## ASSIGNED TASK
Transcribe the entries exactly; images are not part of the copy.

(INPUT RECORDS)

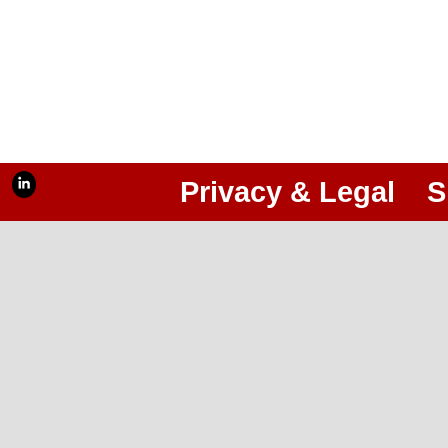
Privacy & Legal
S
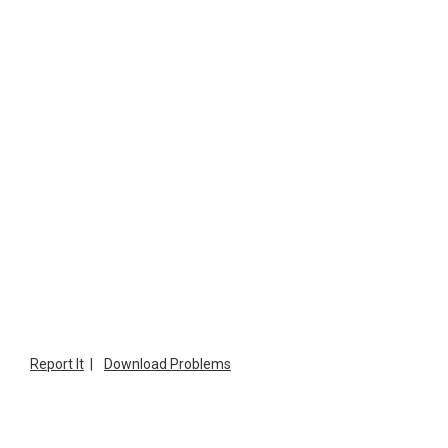
Report It
|
Download Problems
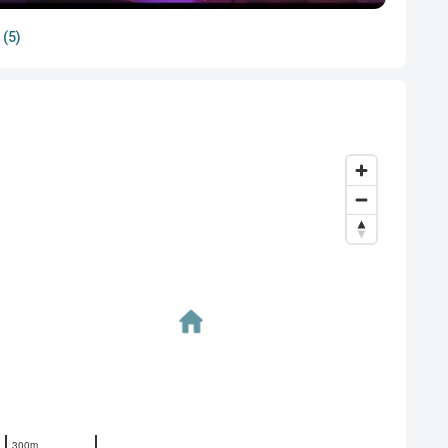
 (5)
300m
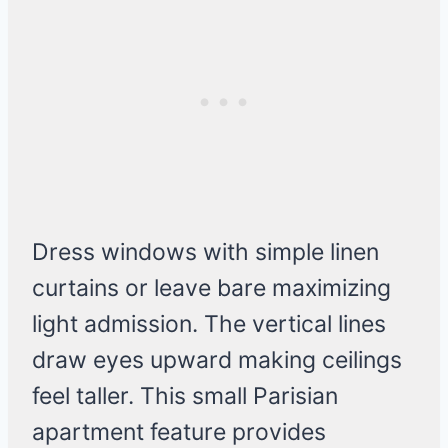
Dress windows with simple linen
curtains or leave bare maximizing
light admission. The vertical lines
draw eyes upward making ceilings
feel taller. This small Parisian
apartment feature provides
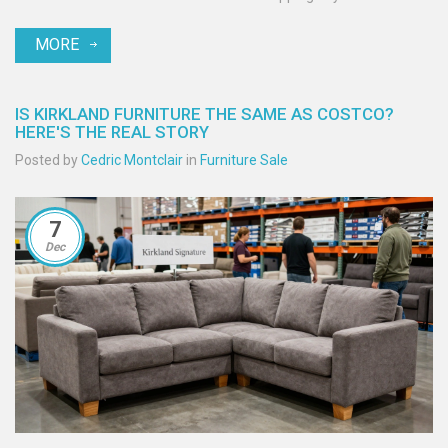
MORE
IS KIRKLAND FURNITURE THE SAME AS COSTCO?
HERE'S THE REAL STORY
Posted by
Cedric Montclair
in
Furniture Sale
7
Dec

(End INPUT RECORDS)

## YOUR SOLUTION
Privacy & Legal
S
Report It
|
Download Problems
 (5)
300m
Dress windows with simple linen
curtains or leave bare maximizing
light admission. The vertical lines
draw eyes upward making ceilings
feel taller. This small Parisian
apartment feature provides
MORE
IS KIRKLAND FURNITURE THE SAME AS COSTCO?
HERE'S THE REAL STORY
Posted by
Cedric Montclair
in
Furniture Sale
7
Dec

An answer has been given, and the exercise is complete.